Some known systems sense vibrations propagating through the ground in order to detect the presence of one or more objects. These systems can examine the vibrations that are sensed in order to attempt to identify the objects, determine where the objects are located, and the like. One example of such systems senses ground vibrations using a fiber optic cable extending beneath or near rail tracks. While these fiber optic cables may have been placed along the rail track to provide network connectivity, some rail companies have the ability to use these fiber optic cables to monitor vibrations in the ground. These vibrations can be used to attempt to identify the passage of rail vehicles along the track.
One problem with these known systems is that the systems are not “vital” systems. For example, the systems may be unable to automatically correct changes in sensed vibrations that are caused by external factors. Changes in the weather and other factors may change the vibrations and/or the propagation of vibrations through the ground, and can hinder or block the ability of these systems to accurately identify rail vehicles based on the vibrations that are generated. These systems may suffer from incorrectly detecting a rail vehicle based on vibrations that are not caused by the rail vehicle, but that appear to be caused by a rail vehicle due to the impact of environmental conditions on the propagation of the vibrations. Similarly, these systems may suffer from failing to detect a rail vehicle based on vibrations that are caused by the rail vehicle, but that do not appear to be caused by a rail vehicle due to the impact of environmental conditions on the propagation of the vibrations.
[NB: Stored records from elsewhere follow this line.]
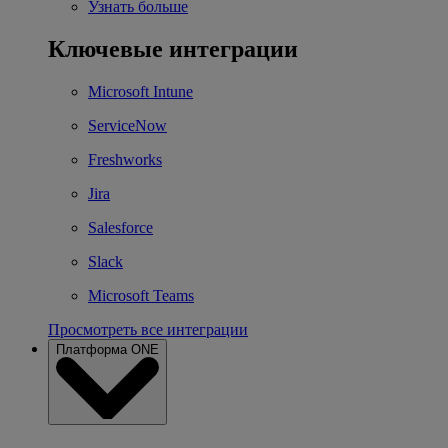
Узнать больше
Ключевые интеграции
Microsoft Intune
ServiceNow
Freshworks
Jira
Salesforce
Slack
Microsoft Teams
Просмотреть все интеграции
Платформа ONE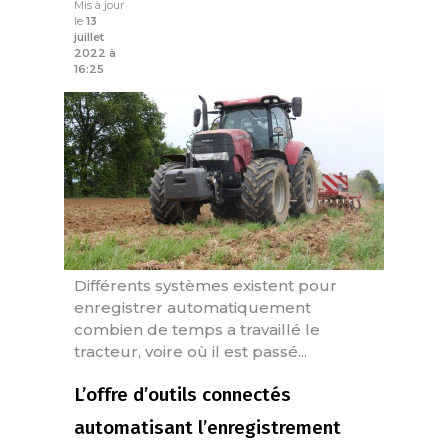
Mis à jour
le
13
juillet
2022 à
16:25
Différents systèmes existent pour
enregistrer automatiquement
combien de temps a travaillé le
tracteur, voire où il est passé...
L’offre d’outils connectés
automatisant l’enregistrement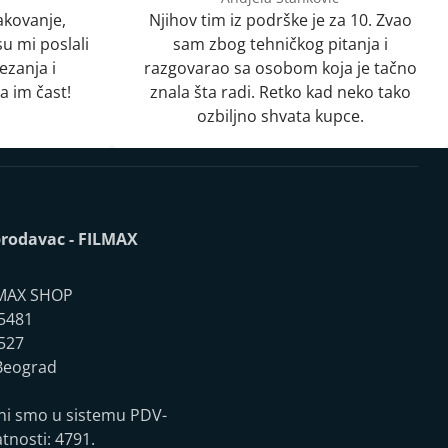
akovanje,
Njihov tim iz podrške je za 10. Zvao
u mi poslali
sam zbog tehničkog pitanja i
ezanja i
razgovarao sa osobom koja je tačno
a im čast!
znala šta radi. Retko kad neko tako
ozbiljno shvata kupce.
rodavac - FILMAX
MAX SHOP
5481
527
eograd
ni smo u sistemu PDV-
atnosti: 4791.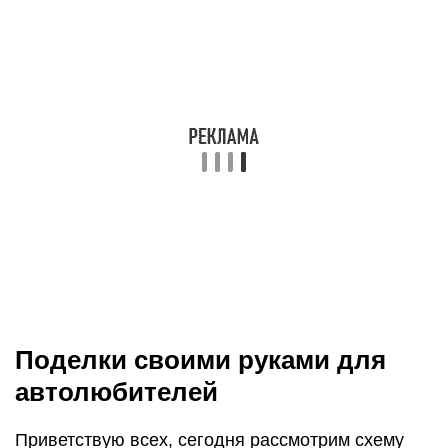
Поделки своими руками для
автолюбителей
Приветствую всех, сегодня рассмотрим схему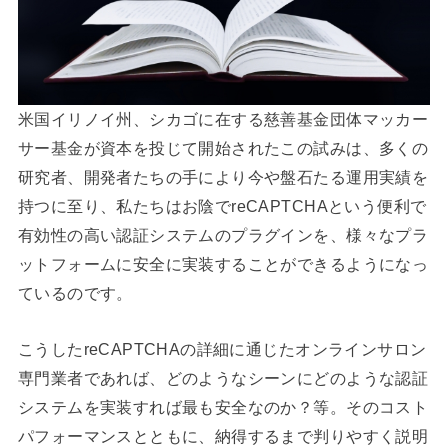
米国イリノイ州、シカゴに在する慈善基金団体マッカー
サー基金が資本を投じて開始されたこの試みは、多くの
研究者、開発者たちの手により今や盤石たる運用実績を
持つに至り、私たちはお陰でreCAPTCHAという便利で
有効性の高い認証システムのプラグインを、様々なプラ
ットフォームに安全に実装することができるようになっ
ているのです。
こうしたreCAPTCHAの詳細に通じたオンラインサロン
専門業者であれば、どのようなシーンにどのような認証
システムを実装すれば最も安全なのか？等。そのコスト
パフォーマンスとともに、納得するまで判りやすく説明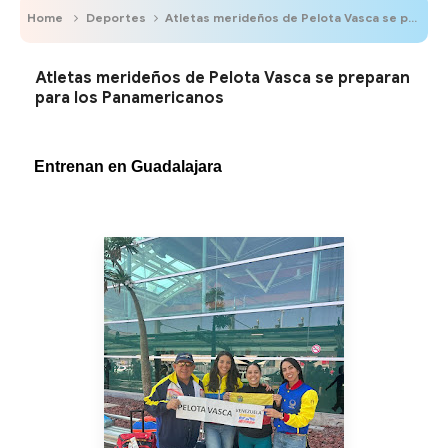
Home
Deportes
Atletas merideños de Pelota Vasca se preparan para los Panamericanos
Atletas merideños de Pelota Vasca se preparan
para los Panamericanos
Entrenan en Guadalajara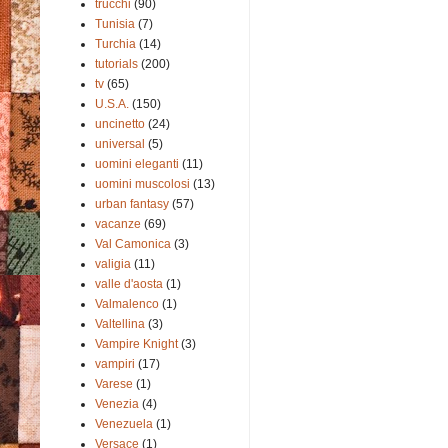
trucchi
(90)
Tunisia
(7)
Turchia
(14)
tutorials
(200)
tv
(65)
U.S.A.
(150)
uncinetto
(24)
universal
(5)
uomini eleganti
(11)
uomini muscolosi
(13)
urban fantasy
(57)
vacanze
(69)
Val Camonica
(3)
valigia
(11)
valle d'aosta
(1)
Valmalenco
(1)
Valtellina
(3)
Vampire Knight
(3)
vampiri
(17)
Varese
(1)
Venezia
(4)
Venezuela
(1)
Versace
(1)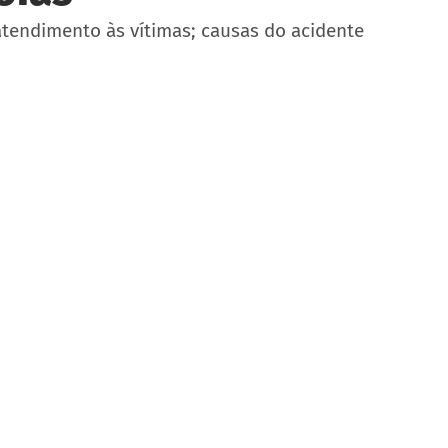
endimento às vítimas; causas do acidente 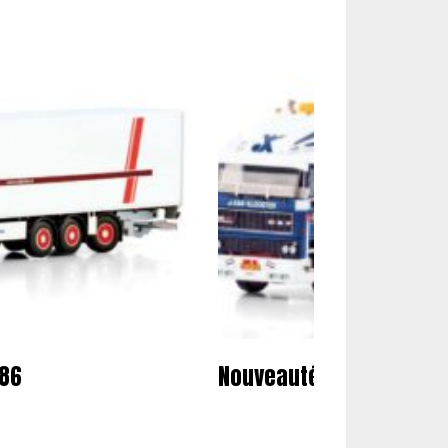
386
Nouveautés miniatures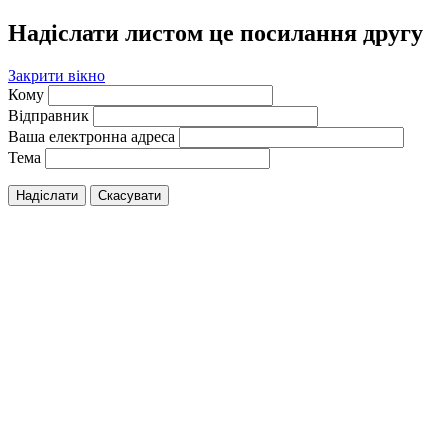
Надіслати листом це посилання другу
Закрити вікно
Кому
Відправник
Ваша електронна адреса
Тема
Надіслати
Скасувати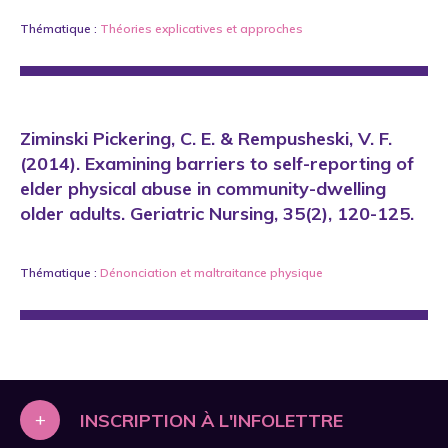
Thématique :
Théories explicatives et approches
Ziminski Pickering, C. E. & Rempusheski, V. F.
(2014). Examining barriers to self-reporting of
elder physical abuse in community-dwelling
older adults. Geriatric Nursing, 35(2), 120-125.
Thématique :
Dénonciation
et
maltraitance physique
+
INSCRIPTION À L'INFOLETTRE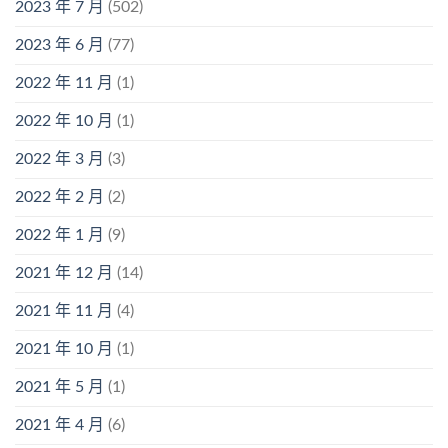
2023 年 7 月
(502)
2023 年 6 月
(77)
2022 年 11 月
(1)
2022 年 10 月
(1)
2022 年 3 月
(3)
2022 年 2 月
(2)
2022 年 1 月
(9)
2021 年 12 月
(14)
2021 年 11 月
(4)
2021 年 10 月
(1)
2021 年 5 月
(1)
2021 年 4 月
(6)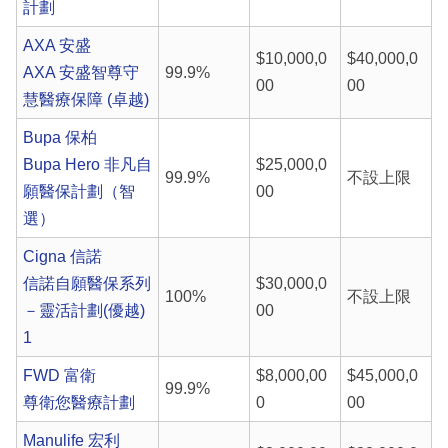
計劃
AXA 安盛
$10,000,0
$40,000,0
AXA 安盛智尊守
99.9%
00
00
慧醫療保障 (卓越)
Bupa 保柏
Bupa Hero 非凡自
$25,000,0
99.9%
不設上限
願醫保計劃（智
00
選）
Cigna 信諾
信諾自願醫保系列
$30,000,0
100%
不設上限
－靈活計劃(優越)
00
1
FWD 富衛
$8,000,00
$45,000,0
99.9%
尊衛您醫療計劃
0
00
Manulife 宏利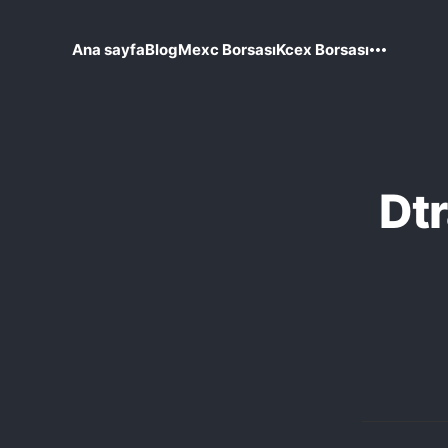
Ana sayfa
Blog
Mexc Borsası
Kcex Borsası
Dtr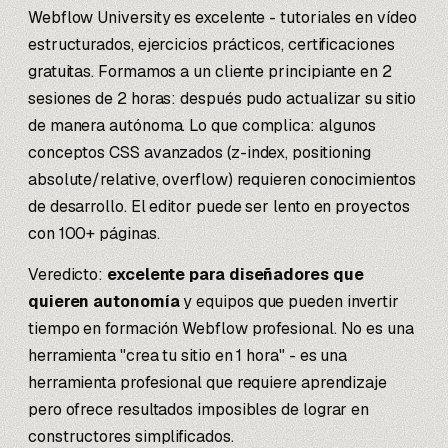
Webflow University es excelente - tutoriales en vídeo
estructurados, ejercicios prácticos, certificaciones
gratuitas. Formamos a un cliente principiante en 2
sesiones de 2 horas: después pudo actualizar su sitio
de manera autónoma. Lo que complica: algunos
conceptos CSS avanzados (z-index, positioning
absolute/relative, overflow) requieren conocimientos
de desarrollo. El editor puede ser lento en proyectos
con 100+ páginas.
Veredicto:
excelente para diseñadores que
quieren autonomía
y equipos que pueden invertir
tiempo en formación Webflow profesional. No es una
herramienta "crea tu sitio en 1 hora" - es una
herramienta profesional que requiere aprendizaje
pero ofrece resultados imposibles de lograr en
constructores simplificados.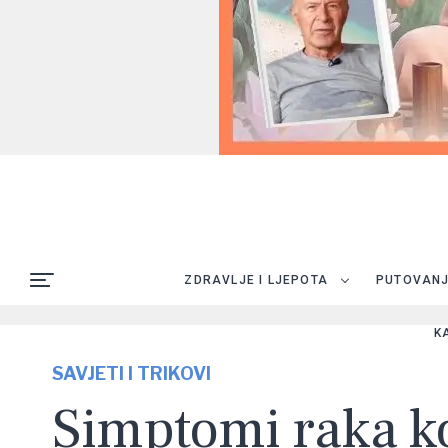
ZDRAVLJE I LJEPOTA
PUTOVAN
K
SAVJETI I TRIKOVI
Simptomi raka koj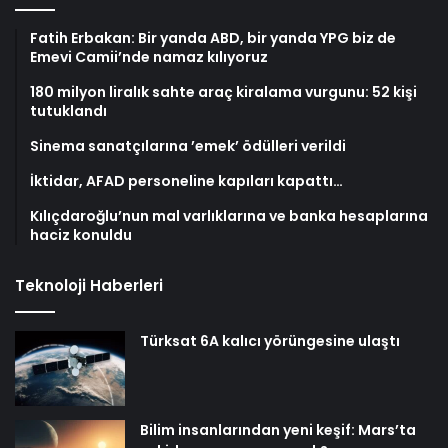
Fatih Erbakan: Bir yanda ABD, bir yanda YPG biz de
Emevi Camii’nde namaz kılıyoruz
180 milyon liralık sahte araç kiralama vurgunu: 52 kişi
tutuklandı
Sinema sanatçılarına ’emek’ ödülleri verildi
İktidar, AFAD personeline kapıları kapattı…
Kılıçdaroğlu’nun mal varlıklarına ve banka hesaplarına
haciz konuldu
Teknoloji Haberleri
Türksat 6A kalıcı yörüngesine ulaştı
Bilim insanlarından yeni keşif: Mars’ta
Additionally, existing systems typically rely on a one-time calibration of the exact location of the fiber optic cables. Changes in the fiber optic cable or interrogation equipment subsequent to calibration, therefore, can introduce errors into the data utilized to detect vehicles. For example, if the fiber optic cable characteristics or the fiber optic cable itself is moved, data skewing can occur and the accuracy of the system can be affected. Accordingly, there is a need for a system and method that is capable of ensuring that the physic fiber optic cables have not moved, and which can be calibrated to account for any such movements.
Moreover, initial configuration and calibration of the existing systems is complex, time-consuming, which implies that the installation of such systems is very long and requires a lot of time and/or many people on site to configure the system.